Task -
Reproduce the listing below word for word, with no pictures.

BEGIN

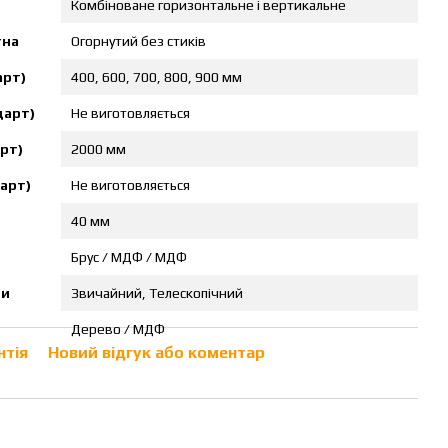
Комбіноване горизонтальне і вертикальне
тна
Огорнутий без стиків
арт)
400, 600, 700, 800, 900 мм
дарт)
Не виготовляється
рт)
2000 мм
арт)
Не виготовляється
40 мм
Брус / МДФ / МДФ
ви
Звичайний, Телескопічний
Дерево / МДФ
нтія
Новий відгук або коментар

END

Answer for this exercise -
Комбіноване горизонтальне і вертикальне
тна
Огорнутий без стиків
арт)
400, 600, 700, 800, 900 мм
дарт)
Не виготовляється
рт)
2000 мм
арт)
Не виготовляється
40 мм
Брус / МДФ / МДФ
ви
Звичайний, Телескопічний
Дерево / МДФ
нтія
Новий відгук або коментар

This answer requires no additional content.